Developing Biocompatible & Bioabsorbable UV Materials Enabling Mass Production of Custom Medical Device Implants Using Micro-CLIP
Evan Baker and Henry Ware, Northwestern University
Abstract: The missing component for additive manufacturing technologies over the past 30 years has been production speed and part quality. That all changed last year when Carbon3D revealed CLIP manufacturing technology, implementing a simple design change to improve production speeds by 25-100 times with nearly uniform part quality. As emerging experts in the field, we built our own printer, modifying their technique and focused it down to resolutions of 7um per pixel to enable high resolution micro-devices and optics. This talk will focus on the printer we built and two types of devices we are developing.
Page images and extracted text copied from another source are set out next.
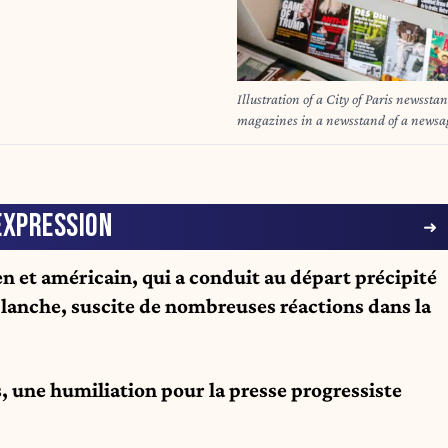
Illustration of a City of Paris newsst
magazines in a newsstand of a newsa
Marianne, Le Point, Challenges, Valeur
Ville de Paris a Paris, France, le 12 
marchand de journaux. Magazines heb
EXPRESSION
en et américain, qui a conduit au départ précipité
lanche, suscite de nombreuses réactions dans la
, une humiliation pour la presse progressiste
To set the stage, tens of thousands of Americans die each year from peripheral artery disease, a disease caused by blocked arteries, often from high sugar/fat food in our diets. For many patients their best option to improve blood-flow, reduce pain and save their limbs is to implant a stent, a thin patterned tube that presses outwards against the clot and vessel wall to open blood flow through the artery. Stents today are made out of metal, typically nickel titanium or stainless steel, and up to 44% of patients suffer from severe restenosis, a renarrowing of the vessel, as well as other complications such as stent thrombosis. Such complications cause the need to remove current stent and deployment of a new stent. In extreme cases this can lead to death. To alleviate this condition we are developing new polymer materials for our stents that absorb into the body over six to twelve months and that are compatible for mass production with the CLIP process. Additionally, our group has been developing a 3D printable HEMA based hydrogel ink. Hydrogels are polymeric materials able to absorb and hold large amounts of water within their structure. HEMA is a polymer that has existed for a large portion of the 20th century and has been used many applications such as dentistry, microfluidics, vascular implants, drug delivery, and contact lenses. To enable 3D designed, custom and patient specific optical devices, we have optimized transparent materials and print process resolution to enable contact lenses and intraocular lenses with smooth surfaces.